Although grunge had hit me a couple years earlier, by this time, it had taken over my music collection and become my lifestyle. See, grunge wasn’t just about the way you dressed. It was also about the way you thought and behaved – the way you related to everyone around you.
A few weeks ago, after seeing the movie Singles (one of my favorites from that time period), I caught myself thinking about how everything was back then. I remember the friends I used to have, the music that I used to listen to, the clothes I used to wear. This inspired me to write a column to think back and reflect on what that period of music meant to me.
So much has changed, so many faces are gone (Kurt Cobain, Lane Stanley, Mike Starr, Shannon Hoon, Scott Weiland, Chris Cornell), and so many others have moved on. But what exactly was grunge? Does anyone have a definition? Was it just about the music that was being played or the area where it had originated from? Was it simply a fashion statement that became a lifestyle to so many of us?
I can’t really tell you what grunge meant to society as a whole since it affected people in so many different ways, but I can certainly tell you what it meant to me growing up.

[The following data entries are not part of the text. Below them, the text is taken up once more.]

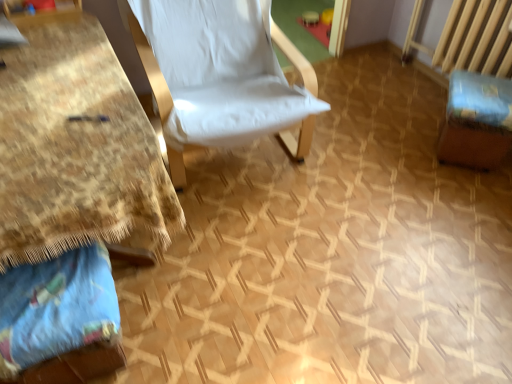 At what (x,y) coordinates should I click in order to perform the action: click on free point above blue cotton pillow at lower left (from a real-world perspective). Please return your answer as a coordinate pair (x, y). Looking at the image, I should click on tap(50, 294). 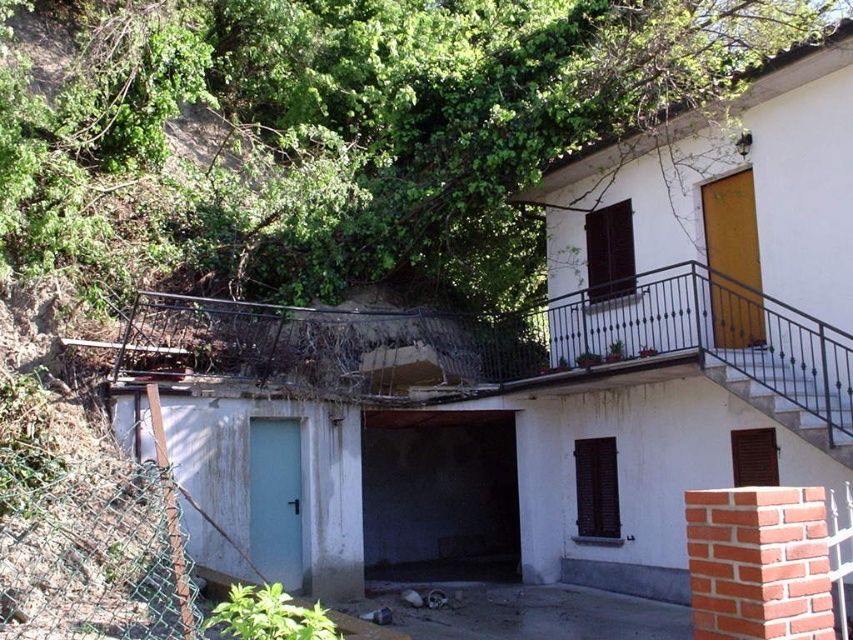 Does green leafy tree at upper left appear under green chain-link fence at lower left?

Incorrect, green leafy tree at upper left is not positioned below green chain-link fence at lower left.

Is green leafy tree at upper left to the left of green chain-link fence at lower left from the viewer's perspective?

No, green leafy tree at upper left is not to the left of green chain-link fence at lower left.

Identify the location of green leafy tree at upper left. (347, 129).

The height and width of the screenshot is (640, 853). I want to click on green leafy tree at upper left, so click(x=347, y=129).

Between green chain-link fence at lower left and white painted wood stairs at center, which one has less height?

white painted wood stairs at center

Is green chain-link fence at lower left bigger than white painted wood stairs at center?

Indeed, green chain-link fence at lower left has a larger size compared to white painted wood stairs at center.

Where is `green chain-link fence at lower left`? This screenshot has width=853, height=640. green chain-link fence at lower left is located at coordinates (94, 557).

Is green leafy tree at upper left to the left of white painted wood stairs at center from the viewer's perspective?

Yes, green leafy tree at upper left is to the left of white painted wood stairs at center.

Is green leafy tree at upper left smaller than white painted wood stairs at center?

Incorrect, green leafy tree at upper left is not smaller in size than white painted wood stairs at center.

Is point (242, 115) less distant than point (811, 442)?

No, (242, 115) is behind (811, 442).

Where is `green leafy tree at upper left`? green leafy tree at upper left is located at coordinates pos(347,129). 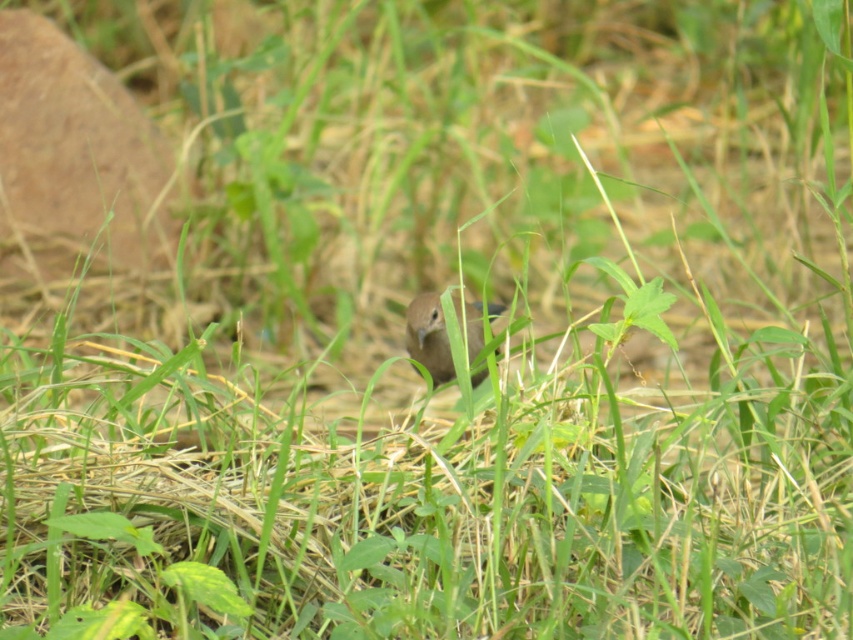 Question: Which point appears closest to the camera in this image?

Choices:
 (A) (445, 380)
 (B) (30, 58)

Answer: (A)

Question: Which point is closer to the camera taking this photo?

Choices:
 (A) (450, 346)
 (B) (45, 29)

Answer: (A)

Question: Which of the following is the farthest from the observer?

Choices:
 (A) (62, 204)
 (B) (415, 320)

Answer: (A)

Question: Can you confirm if brown rock at upper left is positioned to the right of brown matte bird at center?

Choices:
 (A) no
 (B) yes

Answer: (A)

Question: Does brown rock at upper left have a larger size compared to brown matte bird at center?

Choices:
 (A) no
 (B) yes

Answer: (B)

Question: Can you confirm if brown rock at upper left is positioned above brown matte bird at center?

Choices:
 (A) no
 (B) yes

Answer: (B)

I was in high school, 9th grade, and had been completely submerged in the heavy metal/ glam rock scene – which can very well be a whole other column on its own. Once 1991 came around, something changed. While the other girls in my high school spent their afternoons shopping and pampering themselves, I spent hours per week taking private guitar lessons. What once started as learning the acoustic guitar, soon moved onto electric and later the bass guitar. I had found one of my passions:performing music. Many hours of practice lead to my performing at many of my high school’s talent shows with yours truly strumming the guitar for the students and proud parents attending.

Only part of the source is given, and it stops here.